Version 7 of A plugin replacement for proc supporting lambdas and ensembles

Updated 2008-01-22 13:51:12 by KJN

NEM 2008-01-21: A rather long title for a simple page. This is a simple backwards-compatible replacement for the built-in proc command that generalises the procName argument to be optional or to consist of several words. If no procName is given then the command constructs and returns an anonymous procedure (based on apply) that can be used with eval or uplevel and various callbacks. With multiple procName arguments, the command creates a series of namespace ensembles automatically for the command.
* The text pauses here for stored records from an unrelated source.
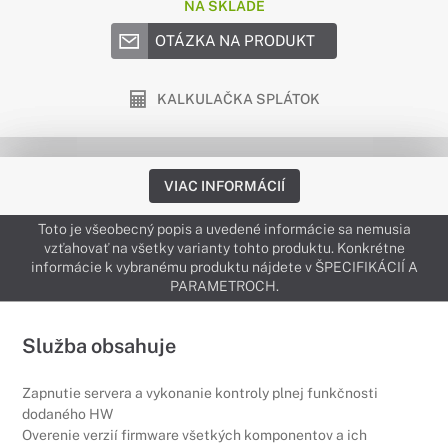
NA SKLADE
OTÁZKA NA PRODUKT
KALKULAČKA SPLÁTOK
VIAC INFORMÁCIÍ
Toto je všeobecný popis a uvedené informácie sa nemusia
vzťahovať na všetky varianty tohto produktu. Konkrétne
informácie k vybranému produktu nájdete v ŠPECIFIKÁCIÍ A
PARAMETROCH.
Služba obsahuje
Zapnutie servera a vykonanie kontroly plnej funkčnosti
dodaného HW
Overenie verzií firmware všetkých komponentov a ich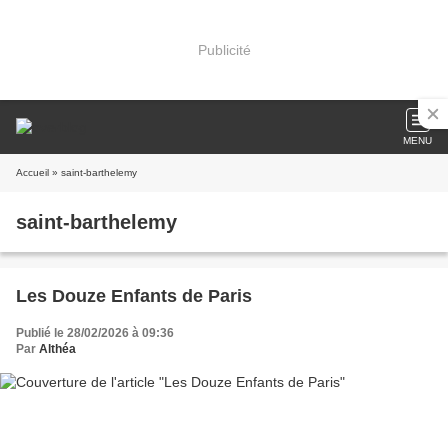
Publicité
MENU
Accueil
» saint-barthelemy
saint-barthelemy
Les Douze Enfants de Paris
Publié le 28/02/2026 à 09:36
Par
Althéa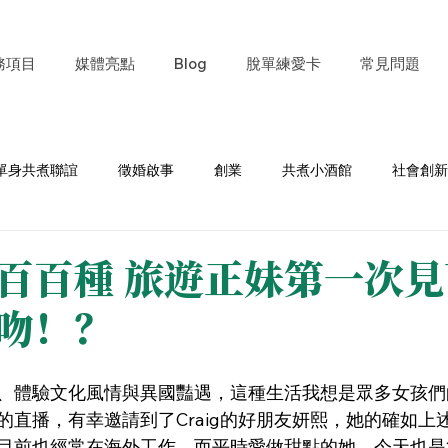
務項目
媒體亮點
Blog
脫單練愛卡
常見問題
單身共煮聯誼
徵婚啟事
創業
共煮小酒館
社會創新
集
旅行
職涯
脫單練愛卡
媒體採訪
百百種 旅遊正妹第一次
吻！？
、體驗文化風情與異國豔遇，這種生活我想是眾多女孩們
的直播，有幸邀請到了Craig的好朋友妍熙，她的確如上
目前也經常在海外工作。而平時愛做甜點的她，今天也是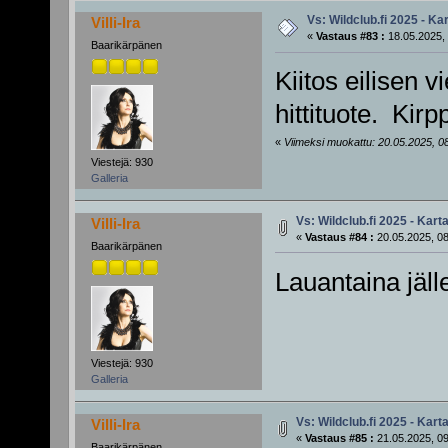
Vs: Wildclub.fi 2025 - Kar
Villi-Ira
«
Vastaus #83 :
18.05.2025, 
Baarikärpänen
Kiitos eilisen v
hittituote. Kirp
«
Viimeksi muokattu: 20.05.2025, 08:21
Viestejä: 930
Galleria
Vs: Wildclub.fi 2025 - Karta
Villi-Ira
«
Vastaus #84 :
20.05.2025, 08
Baarikärpänen
Lauantaina jäl
Viestejä: 930
Galleria
Vs: Wildclub.fi 2025 - Karta
Villi-Ira
«
Vastaus #85 :
21.05.2025, 09
Baarikärpänen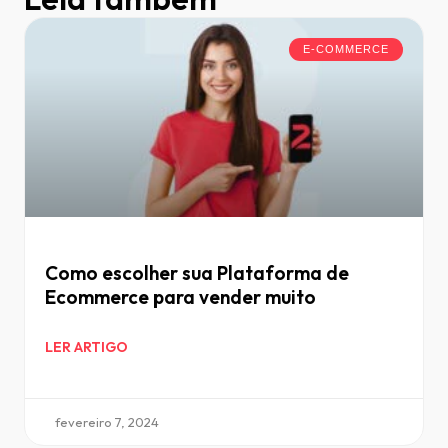
E-COMMERCE
Como escolher sua Plataforma de
Ecommerce para vender muito
LER ARTIGO
fevereiro 7, 2024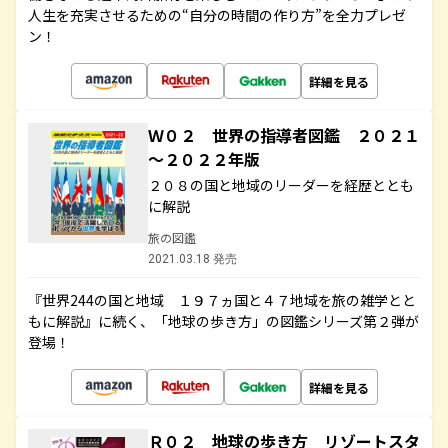
人生を充実させるための“自分の時間の作り方”を全力プレゼ
ン！
詳細を見る
Ｗ０２ 世界の指導者図鑑 ２０２１
～２０２２年版
２０８の国と地域のリーダーを経歴ととも
に解説
旅の図鑑
2021.03.18 発売
『世界244の国と地域 １９７ヵ国と４７地域を旅の雑学とと
もに解説』に続く、「地球の歩き方」の図鑑シリーズ第２弾が
登場！
詳細を見る
Ｒ０２ 地球の歩き方 リゾートスタ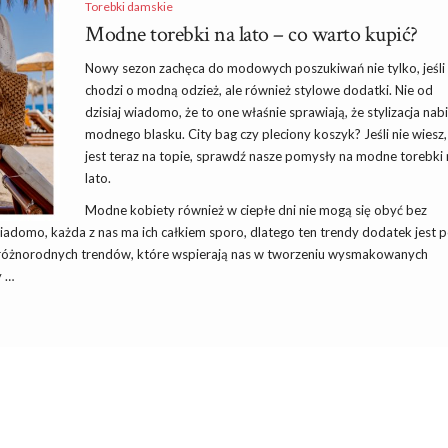
Torebki damskie
Modne torebki na lato – co warto kupić?
Nowy sezon zachęca do modowych poszukiwań nie tylko, jeśli
chodzi o modną odzież, ale również stylowe dodatki. Nie od
dzisiaj wiadomo, że to one właśnie sprawiają, że stylizacja nab
modnego blasku. City bag czy pleciony koszyk? Jeśli nie wiesz,
jest teraz na topie, sprawdź nasze pomysły na modne torebki
lato.
Modne kobiety również w ciepłe dni nie mogą się obyć bez
wiadomo, każda z nas ma ich całkiem sporo, dlatego ten trendy dodatek jest 
 różnorodnych trendów, które wspierają nas w tworzeniu wysmakowanych
y …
Some examples of use:

proc foo {a b} { expr {$a + $b} } ;# as now
set a [proc {a b} { expr {$a + $b} }] ;# lambda
{*}$a 1 2
proc mycmd subcmd foo {a b} { expr {$a + $b} } ;# ensembles
mycmd subcmd foo 1 2

Note: Testing this again just while posting I managed to get Tcl to core-dump, investigating... Turned out to be a bug in lreverse, which MS has now fixed [L1 ]


Code

# proc.tcl --
#
#       A compatible replacement for [proc] that supports both creating
#       anonymous procedures and for creating namespace ensembles, by
#       generalising the name parameter to accept 0 or more arguments. For
#       instance:
#
#           proc foo {args} { ... } ;# as now
#           set a [proc {args} { ... }] ;# lambda
#           proc mydict foo {args} { ... } ;# ensemble
#
# Author: Neil Madden, 2008.
# This software is placed in the public domain.
#

package provide proc 1.0

# Move original into the ::tcl namespace
if {[llength [info commands ::tcl::proc]] == 0} {
    rename ::proc ::tcl::proc
}

::tcl::proc ::proc args {
    if {[llength $args] < 2} {
        error "wrong # args: should be \"proc ?name...? params body\""
    }
    if {[llength $args] == 2 ||
        ([llength $args] == 3 && [lindex $args 0] eq "")} {
        # Lambda
        lassign $args params body
        set ns [uplevel 1 { namespace current }]
        return [list ::apply [list $params $body $ns]]
    } else {
        set name [lrange $args 0 end-2]
        set params [lindex $args end-1]
        set body [lindex $args end]
        set cmd [list ::tcl::proc [lindex $name end] $params $body]
        foreach ns [lreverse [lrange $name 0 end-1]] {
            set cmd [list namespace eval $ns $cmd]
        }
        # Define the procedure
        uplevel 1 $cmd
        # Now define all the necessary ensembles
        set cmd {namespace export %s; namespace ensemble create}
        for {set i 0} {$i < [llength $name]-1} {incr i} {
            set ns [join [lrange $name 0 $i] ::]
            set cm [list namespace eval $ns [format $cmd [lindex $name $i+1]]]
            uplevel 1 $cm
        }
    }
}

DKF: You might also want to also think in terms of having the empty command name cause a lambda term to be returned.

NEM: Done.

KJN: It's very nice! But the empty command name is a valid proc name, so I think it is better not returning a lambda: it can then do everything that the ordinary proc does.